The Senate does have a greater degree of latitude regarding the process for trying these articles of impeachment than it would if President Biden were impeached. The Constitution stipulates that the Chief Justice of the Supreme Court must preside over presidential impeachments. However, “because Mayorkas is a secretary, not a president,” said Higgins, the Senate can set its own rules on how to proceed. Among other things, this means that “they’re not required to hold a trial on the Senate floor. They could have moved it to committee. So there were Senate mechanisms that the Democrats could have accessed to allow at least the presentation of argument and debate and evidence.”
Not that the process would have mattered very much. “We knew what the outcome was going to be,” Perkins said. Senate Democrats “would not find him guilty. But we assumed that they would follow precedent and allow the evidence to be presented.” In other words, as McCarthy put it, the Democrats’ response to these articles of impeachment is “politics, not law.” Even so, he found it remarkable that, after House Democrats impeached President Trump in 2019 “over abuse of power, without a penal crime,” they would then “straight-facedly claim that Republicans failed to state an impeachable offense.”
In lieu of a just verdict, Higgins would have settled for political accountability for the official who has overseen Biden’s open border policies. “The American people at least deserve to hear the evidence,” he argued, but “all of that presentation of evidence and debate was shut down.” It’s that evidence that Senate Democrats have fought hard to suppress.
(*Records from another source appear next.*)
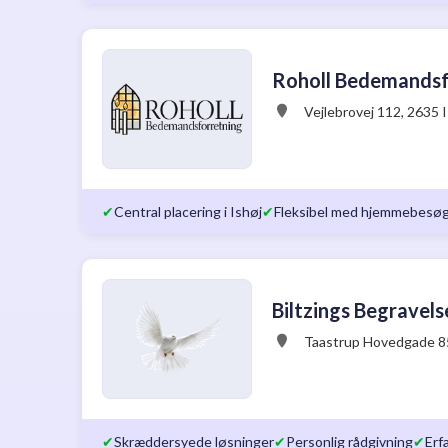
Roholl Bedemandsf
Vejlebrovej 112, 2635 
✔
Central placering i Ishøj
✔
Fleksibel med hjemmebesø
Biltzings Begravels
Taastrup Hovedgade 8
✔
Skræddersyede løsninger
✔
Personlig rådgivning
✔
Erf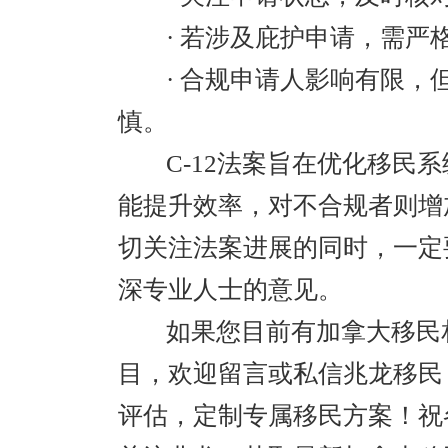
· 若涉及庇护申请，需
· 合规申请人影响有限
慎。
C-12法案旨在优化移民
能提升效率，对不合规者则增
切关注法案进展的同时，一定
深专业人士的意见。
如果您目前有加拿大移民
目，欢迎留言或私信兆龙移民
评估，定制专属移民方案！祝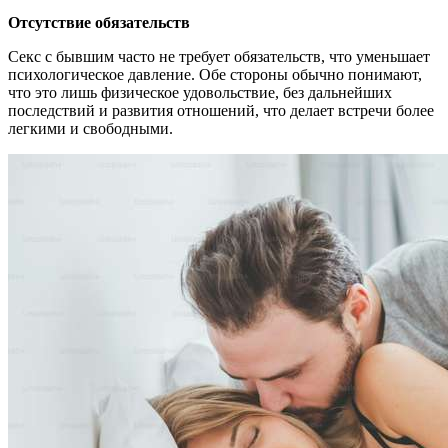
Отсутствие обязательств
Секс с бывшим часто не требует обязательств, что уменьшает
психологическое давление. Обе стороны обычно понимают,
что это лишь физическое удовольствие, без дальнейших
последствий и развития отношений, что делает встречи более
легкими и свободными.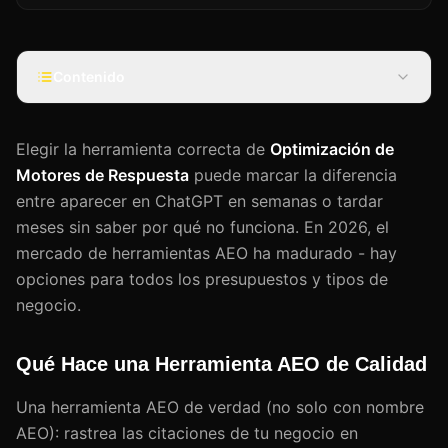
Contenido
Elegir la herramienta correcta de
Optimización de
Motores de Respuesta
puede marcar la diferencia
entre aparecer en ChatGPT en semanas o tardar
meses sin saber por qué no funciona. En 2026, el
mercado de herramientas AEO ha madurado - hay
opciones para todos los presupuestos y tipos de
negocio.
Qué Hace una Herramienta AEO de Calidad
Una herramienta AEO de verdad (no solo con nombre
AEO): rastrea las citaciones de tu negocio en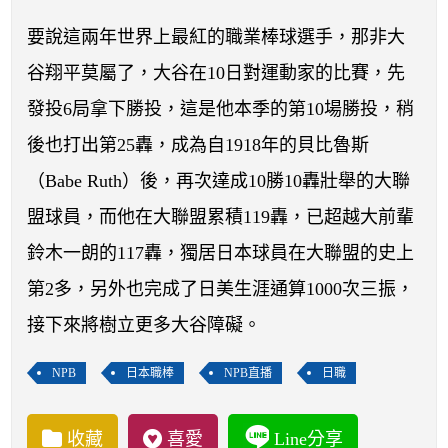
開賽列表
要說這兩年世界上最紅的職業棒球選手，那非大
運彩教學專區
谷翔平莫屬了，大谷在10日對運動家的比賽，先
發投6局拿下勝投，這是他本季的第10場勝投，稍
後也打出第25轟，成為自1918年的貝比魯斯
（Babe Ruth）後，再次達成10勝10轟壯舉的大聯
盟球員，而他在大聯盟累積119轟，已超越大前輩
鈴木一朗的117轟，獨居日本球員在大聯盟的史上
第2多，另外也完成了日美生涯通算1000次三振，
接下來將樹立更多大谷障礙。
NPB
日本職棒
NPB直播
日職
收藏
喜愛
Line分享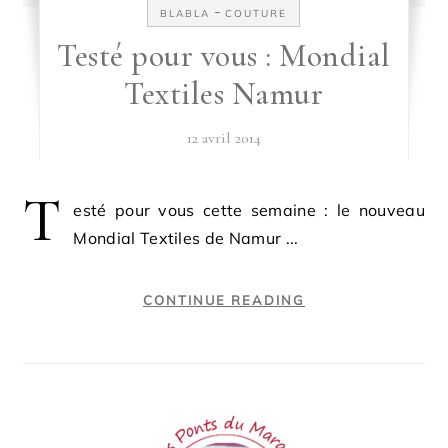
-
BLABLA
COUTURE
Testé pour vous : Mondial
Textiles Namur
12 avril 2014
T
esté pour vous cette semaine : le nouveau
Mondial Textiles de Namur ...
CONTINUE READING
“This fuels lawlessness,” Perkins exclaimed, “because it’s totally dismissive of the allegations of wrongdoing.” Indeed, the Senate’s refusal to try the House’s impeachment articles mimics the lawlessness already tolerated in some of America’s largest cities. When violent criminals are let out of jail without cash bail in New York, or when shoplifters know they won’t be prosecuted for any theft under $950 in San Francisco, it’s hard to come to any conclusion other than that these governments are “totally dismissive of the allegations of wrongdoing.” Such disregard for lawlessness — such as releasing an illegal alien on the terror watchlist into the country — was also what earned Mayorkas two impeachment articles in the first place. Reinforcement of this dismissive attitude toward lawlessness from the world’s most august, deliberative body will surely only incite more of it.
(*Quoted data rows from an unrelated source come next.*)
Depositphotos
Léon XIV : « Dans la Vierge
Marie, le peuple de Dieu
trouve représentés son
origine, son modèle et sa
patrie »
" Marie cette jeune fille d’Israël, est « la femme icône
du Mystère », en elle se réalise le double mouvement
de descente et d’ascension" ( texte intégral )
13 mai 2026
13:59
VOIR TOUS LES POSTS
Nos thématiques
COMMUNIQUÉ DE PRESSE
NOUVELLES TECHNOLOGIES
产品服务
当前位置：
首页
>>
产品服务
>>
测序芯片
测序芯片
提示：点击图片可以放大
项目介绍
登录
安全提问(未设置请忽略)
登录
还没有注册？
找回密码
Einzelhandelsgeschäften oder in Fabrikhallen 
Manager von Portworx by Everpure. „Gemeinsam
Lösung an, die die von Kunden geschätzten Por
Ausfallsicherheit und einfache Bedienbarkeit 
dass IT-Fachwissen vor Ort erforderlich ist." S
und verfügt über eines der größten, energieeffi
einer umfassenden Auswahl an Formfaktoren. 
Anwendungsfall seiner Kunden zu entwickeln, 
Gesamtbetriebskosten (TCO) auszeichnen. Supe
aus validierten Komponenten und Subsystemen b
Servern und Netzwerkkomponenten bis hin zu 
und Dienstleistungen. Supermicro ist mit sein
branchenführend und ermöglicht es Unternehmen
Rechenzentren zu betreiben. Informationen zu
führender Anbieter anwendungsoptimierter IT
Unfortunately, amid their hard fighting for short-term political objectives, Senate Democrats once again resorted to smashing up longstanding norms — as they have done with judicial confirmations and the filibuster. “In the history of our country,” said Higgins, “there’s never been an impeachment … where articles have been passed through the House of Representatives and [been] formally presented to the Senate [in which] the Senate dismissed the impeachment articles without [a] hearing or presentation of evidence, unless the impeached individual had already resigned or left office.”
Thus, “this sets [a] precedent for the Senate,” said Perkins, “in that they’re not even holding trials.” Of course, such precedent-shaping events can cut both ways, depending on who is in power. The next time a Democrat-controlled House of Representatives sends articles of impeachment to a Republican-controlled Senate, if they receive the same type of dismissive wave-off, they will have no one but themselves to blame.
Joshua Arnold is a senior writer at The Washington Stand.